Attraverso la vicenda di Piero e Alvise, lo spettatore ha modo di cogliere il significato profondo che sottende all’economia della rendita, che allontana le persone dalla concretezza e dalla sicurezza del lavoro manuale (“I turisti possono andarsene, ma le moeche ci sono sempre”), per proiettarle nell’orbita del guadagno facile e della spersonalizzazione dell’occupazione. Non c’è un giudizio esplicitamente espresso da parte del regista, tanto è vero che lo stesso Alvise è un personaggio a tutto tondo, mai solo avido, capace sì di fiutare l’affare, ma anche consapevole che con quei guadagni può provvedere a tutta la famiglia, cognata e nipoti compresi. Però c’è una domanda non posta che rimane in sospeso: cosa fa, poi, chi si ritrova a fare il mantenuto e perde il contatto con l’ambiente a cui appartiene?
“Ma a Venezia è davvero così?” chiede il pubblico non veneziano ad Andrea Segre, da quando è in giro per l’Italia a presentare Welcome Venice. Sì, Venezia è davvero così. E questo è il grande merito della pellicola: svela quel che non si vuole comunemente vedere e costringe lo spettatore a sentirsi un po’ complice, dato che anche lui, con ogni probabilità, è stato uno dei visitatori che ha soggiornato in una nelle case fittizie messe sui portali di prenotazione. Welcome Venice risveglia le coscienze. Racconta gli effetti che provoca la monocultura turistica, lasciando ad ognuno di trarre le proprie conclusioni.
La pellicola è capace di parlare sia a chi vive – o ha vissuto – a Venezia, sia a chi non ci è mai venuto, oppure ci è venuto solo per una fugace vacanza. Il veneziano non può che riflettere su dinamiche che ha subito o imposto o perlomeno visto accadere coi propri occhi. Non può che sorridere nel riconoscere accenni abili a “tipicità locali”, come il mito di personaggi dalla dubbia onorabilità tipo “Il Coyote” o la musica rock sparata al massimo in una stanzetta ingiallita, per non parlare di quell’occhio un po’ pallato che fa di Piero un personaggio a tratti psicadelico. E non può non sentire che, nel suo quotidiano, non vive a sufficienza quella Laguna mozzafiato su cui la pellicola indugia ripetutamente. Il “foresto”, invece, ha l’opportunità di comprendere cosa vuol dire lasciare la propria casa per costrizione e non per scelta, e come un turismo eccessivo e onnivoro può contribuire a dare il colpo di grazia a una città già fortemente spopolata.

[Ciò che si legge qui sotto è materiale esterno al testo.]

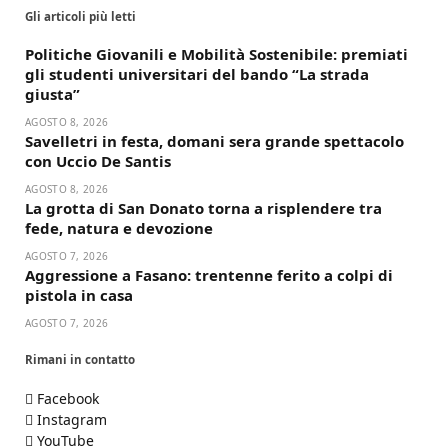
Gli articoli più letti
Politiche Giovanili e Mobilità Sostenibile: premiati
gli studenti universitari del bando “La strada
giusta”
AGOSTO 8, 2026
Savelletri in festa, domani sera grande spettacolo
con Uccio De Santis
AGOSTO 8, 2026
La grotta di San Donato torna a risplendere tra
fede, natura e devozione
AGOSTO 7, 2026
Aggressione a Fasano: trentenne ferito a colpi di
pistola in casa
AGOSTO 7, 2026
Rimani in contatto
Facebook
Instagram
YouTube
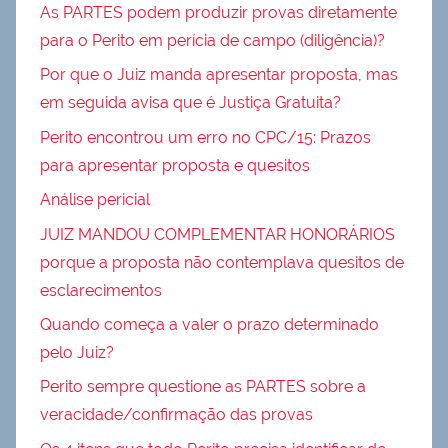
As PARTES podem produzir provas diretamente
para o Perito em perícia de campo (diligência)?
Por que o Juiz manda apresentar proposta, mas
em seguida avisa que é Justiça Gratuita?
Perito encontrou um erro no CPC/15: Prazos
para apresentar proposta e quesitos
Análise pericial
JUIZ MANDOU COMPLEMENTAR HONORÁRIOS
porque a proposta não contemplava quesitos de
esclarecimentos
Quando começa a valer o prazo determinado
pelo Juiz?
Perito sempre questione as PARTES sobre a
veracidade/confirmação das provas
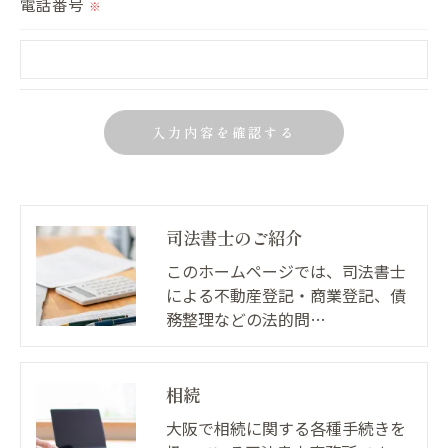
電話番号
※
司法書士のご紹介
このホームページでは、司法書士
による不動産登記・商業登記、債
務整理などの法的問…
相続
大阪で相続に関する各種手続きを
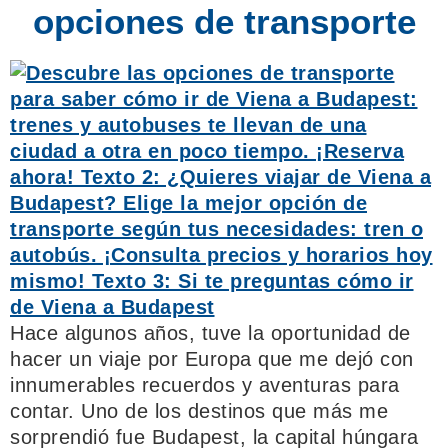
opciones de transporte
Hace algunos años, tuve la oportunidad de
hacer un viaje por Europa que me dejó con
innumerables recuerdos y aventuras para
contar. Uno de los destinos que más me
sorprendió fue Budapest, la capital húngara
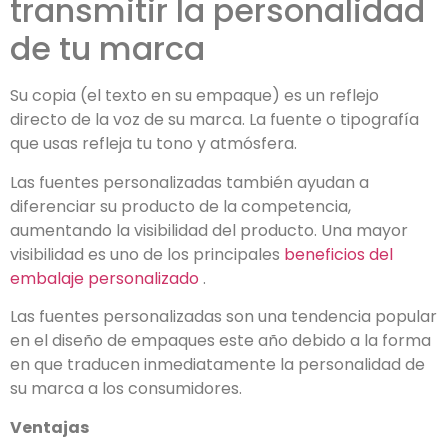
transmitir la personalidad
de tu marca
Su copia (el texto en su empaque) es un reflejo
directo de la voz de su marca. La fuente o tipografía
que usas refleja tu tono y atmósfera.
Las fuentes personalizadas también ayudan a
diferenciar su producto de la competencia,
aumentando la visibilidad del producto. Una mayor
visibilidad es uno de los principales
beneficios del
embalaje personalizado
.
Las fuentes personalizadas son una tendencia popular
en el diseño de empaques este año debido a la forma
en que traducen inmediatamente la personalidad de
su marca a los consumidores.
Ventajas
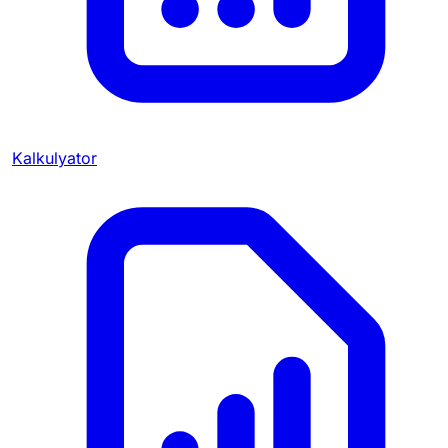
Kalkulyator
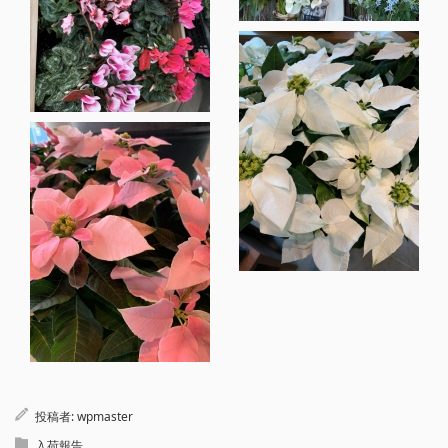
投稿者:
wpmaster
入荷報告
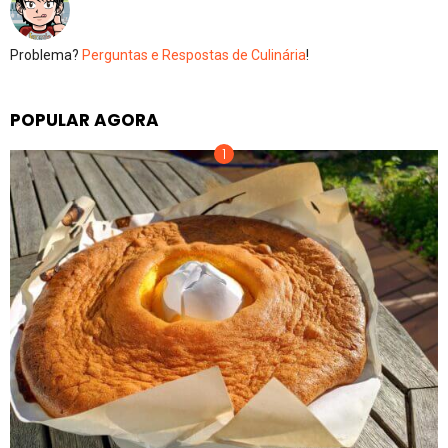
Problema?
Perguntas e Respostas de Culinária
!
POPULAR AGORA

La scena finale è volutamente una provocazione, con le moeche che si impossessano fisicamente della casa svuotata dei suoi abitanti, quasi a voler render loro giustizia. Sono esageratamente tante, brulicano ovunque e le ha portate lì Piero il ladro, per il quale le chiavi di casa non sono un problema, e che ancora va a pescare, anche se ormai solo per diletto. Ne emerge un paradosso, che lascia lo spettatore inqueito. Il film che racconta con verosimiglianza le dinamiche della città, all’ultimo presenta una scena marcatamente fittizia, proprio quando è maggiore la consapevolezza che, nella realtà, non vince la moeca, ma l’affittanza turistica.